Fu, peraltro, tra il marzo del 1980 e il luglio del 1981 che si sviluppò e consolidò il rapporto con Romano Comincioli e con Berlusconi che conobbe personalmente nel marzo del 1980 al Grand Hotel di Roma. L’impegno nel settore immobiliare, non lo distrasse, però, dall’interesse per l’editoria: acquistò il 37,3% delle azioni della Nuova Sardegna messo in vendita dopo il naufragio della Sir di Nino Rovelli; il pacchetto di maggioranza era andato al Gruppo l’Espresso-Repubblica che, con gli anni, avrebbe assorbito il 100% del capitale sociale. Si mosse anche per favorire Silvio Berlusconi. Riferirà, in proposito, al pubblico ministero milanese Dell’Osso l’onorevole Beppe Pisanu, all’epoca influente collaboratore di Benigno Zaccagnini: «Il Carboni si diceva interessato alle televisioni private in Sardegna: ciò in un’ottica di inserimento nella regione del circuito televisivo Canale 5, facente capo al signor Berlusconi di Milano. Il Carboni mi spiegò che il Berlusconi aveva interesse a espandere Canale 5 alla Sardegna, talché lo stesso Carboni si stava interessando per rilevare a tal fine la più importante rete televisiva sarda, Videolina».

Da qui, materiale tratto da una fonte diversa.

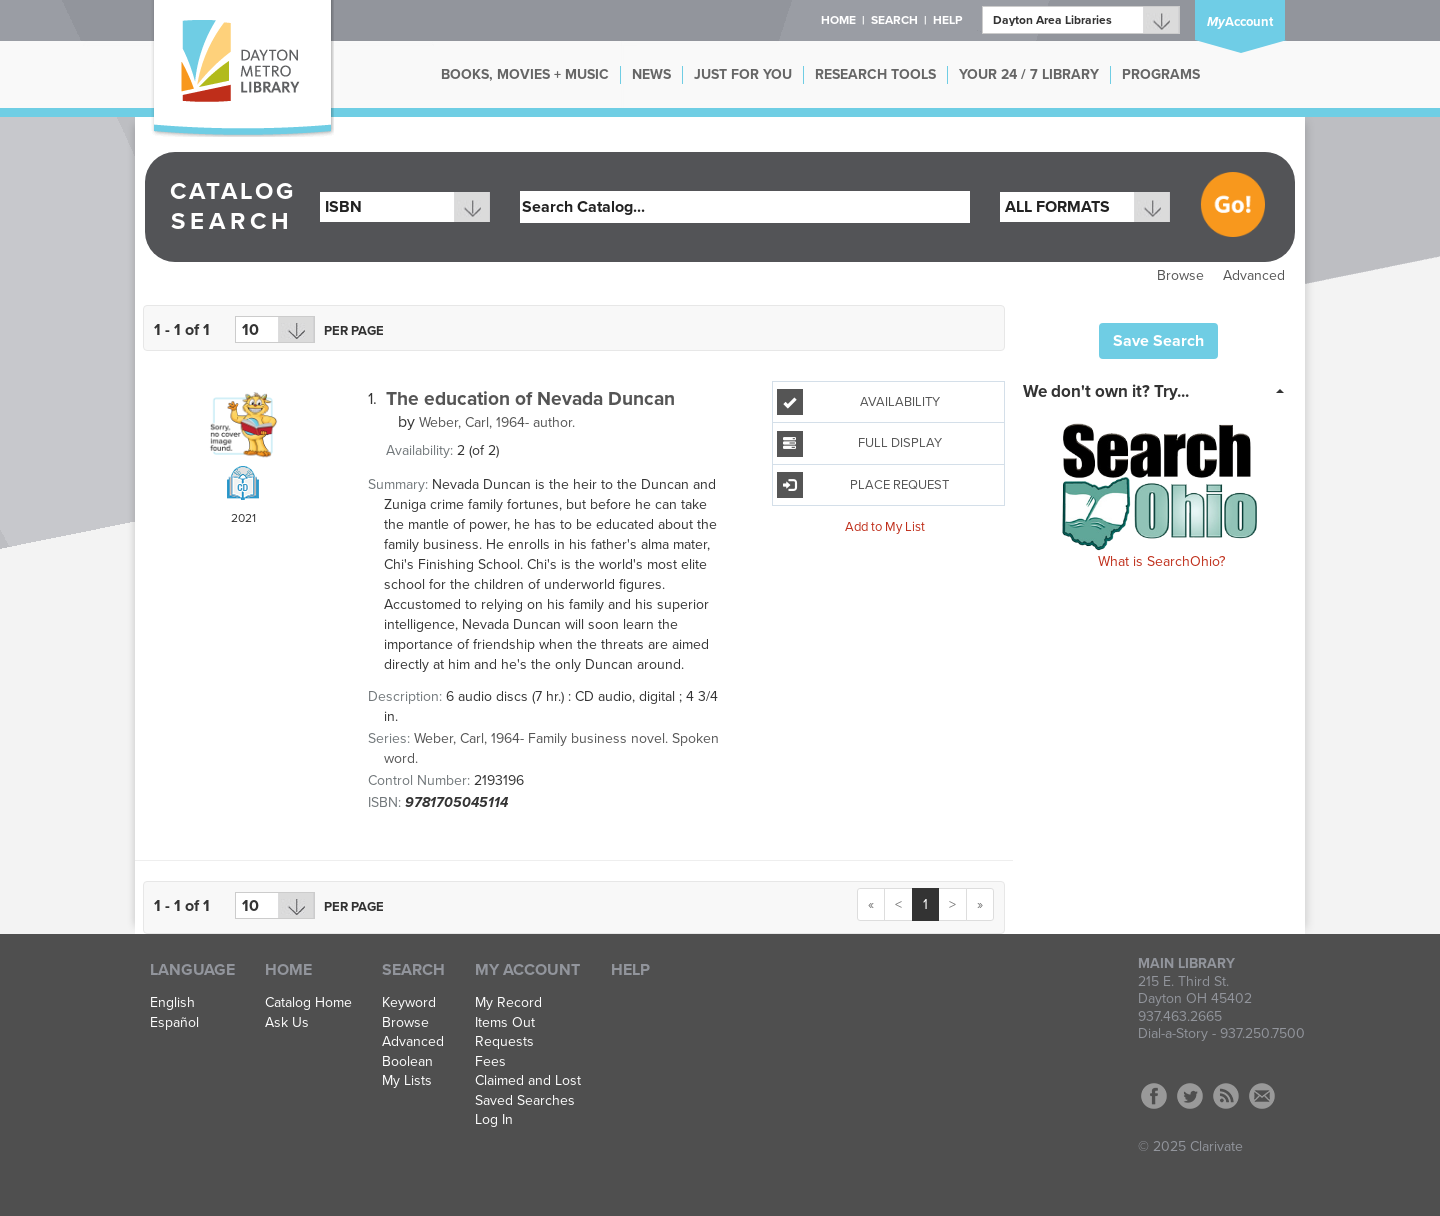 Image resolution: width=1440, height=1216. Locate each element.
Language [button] (192, 970)
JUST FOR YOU (743, 74)
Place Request (863, 485)
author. (497, 422)
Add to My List (885, 527)
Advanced (1254, 275)
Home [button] (838, 20)
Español (174, 1023)
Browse (1180, 275)
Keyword (409, 1003)
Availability (858, 402)
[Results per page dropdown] (275, 329)
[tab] (1159, 390)
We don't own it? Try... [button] (1106, 391)
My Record (508, 1003)
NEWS (651, 74)
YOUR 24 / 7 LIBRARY (1029, 74)
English (172, 1003)
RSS (1226, 1096)
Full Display (859, 444)
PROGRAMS (1161, 74)
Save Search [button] (1158, 341)
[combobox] (405, 207)
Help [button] (947, 20)
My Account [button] (527, 970)
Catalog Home (308, 1003)
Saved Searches (525, 1101)
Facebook (1154, 1096)
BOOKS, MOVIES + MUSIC (525, 74)
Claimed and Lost (528, 1081)
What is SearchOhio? (1161, 561)
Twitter (1190, 1096)
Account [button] (1240, 22)
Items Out (505, 1023)
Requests (504, 1042)
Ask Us (287, 1023)
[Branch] (1081, 20)
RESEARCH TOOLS (875, 74)
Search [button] (894, 20)
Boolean (407, 1062)
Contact (1262, 1096)
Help (630, 970)
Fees (490, 1062)
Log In (494, 1120)
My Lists (407, 1081)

Fu nell’estate del 1981 che conobbe il presidente del banco Ambrosiano Roberto Calvi, col quale intrattenne un rapporto molto intenso: Carboni era interessato a ottenere credito dalla banca di Calvi mentre questi aveva un bisogno disperato di tessere rapporti con il Vaticano per salvare la sua banca che rischiava di collassare dentro un buco nero. La situazione precipitò nel giugno del 1982: Calvi, disperato, fuggì e la sua fuga si concluse sotto il ponte dei Frati Neri, a Londra; Carboni lo accompagnò in quest’ultimo viaggio e sarà poi incriminato per omicidio: secondo la tesi dell’accusa, Calvi sarebbe stato ucciso per essersi impadronito di ingenti capitali appartenenti a Cosa Nostra e ad altre organizzazioni criminali. Dopo una lunghissima storia giudiziaria, Flavio Carboni fu assolto con sentenza definitiva. Sopravvissuto per quarant’anni alla morte del banchiere milanese, non sembra che Flavio Carboni sia rimasto con le mani in mano, ma non c’è lo spazio per illuminare questa sua seconda vita.